Many members of the HRC, he said, supported his proposal to have an open and in-depth discussion of the incident but, despite this, everything was still “reduced to a closed exchange of documents.” He believes that the bureaucracy overseeing the work of the HRC is in fact not invested in the work which the Council does and has no interest or initiative to help with or complete any assignments given it by the Council.

During a television appearance on the RTVI channel on May 7, Shevchenko gave further details about government officials’ reluctance to cooperate with the HRC, saying that he had called an emergency meeting of the Council following the incident and requested that the mayor of Moscow, Sergei Sobyanin, be present in order to fully understand the reasoning and scope of what had happened. “We need to understand what kind of people are armed with whips … Muscovites have been beaten in the center of Moscow,” he said.  However, he was told by the chairman of the Council, Mikhail Fedotov, that the topic could only be discussed at a closed and confidential meeting of the presidium.
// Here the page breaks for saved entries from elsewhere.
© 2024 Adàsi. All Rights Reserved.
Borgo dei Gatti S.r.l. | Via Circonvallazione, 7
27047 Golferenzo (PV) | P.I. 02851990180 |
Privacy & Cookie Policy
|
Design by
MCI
Additionally, the head of the Department of Regional Security and Anti-Corruption, Vladimir Chernikov, shrugged off the presence and actions of the “Cossacks” during the protest in a statement to RBC, and instead seemed to find more fault with the demonstrators themselves: “My opinion as the head of the Regional Security Department [is that] no one should be present at any illegal event. No one should violate the law, come to Tverskaya Street, and prevent citizens and tourists from resting and enjoying free time,” he said.

On top of the violence suffered by the protestors, over 1600 people were detained across Russia that day as a result of participation in the demonstrations again Vladimir Putin’s fourth official inauguration as president.